- The task -
Restate the entries below exactly, and keep all images out of the answer.

[Saved data entries]
_____
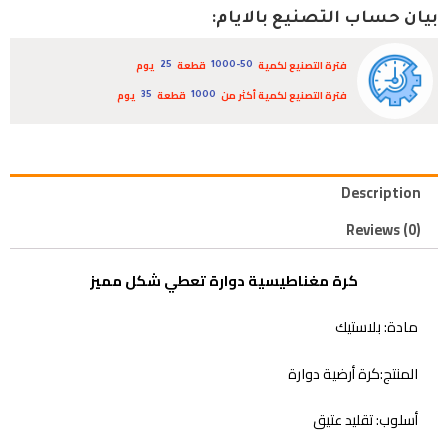
بيان حساب التصنيع بالايام:
فترة التصنيع لكمية
قطعة
يوم
25
1000-50
فترة التصنيع لكمية أكثر من
قطعة
يوم
35
1000
Description
Reviews (0)
كرة مغناطيسية دوارة تعطي شكل مميز
مادة: بلاستيك
المنتج:كرة أرضية دوارة
أسلوب: تقليد عتيق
_____
- Solution to this exercise -
بيان حساب التصنيع بالايام:
فترة التصنيع لكمية
قطعة
يوم
25
1000-50
فترة التصنيع لكمية أكثر من
قطعة
يوم
35
1000
Description
Reviews (0)
كرة مغناطيسية دوارة تعطي شكل مميز
مادة: بلاستيك
المنتج:كرة أرضية دوارة
أسلوب: تقليد عتيق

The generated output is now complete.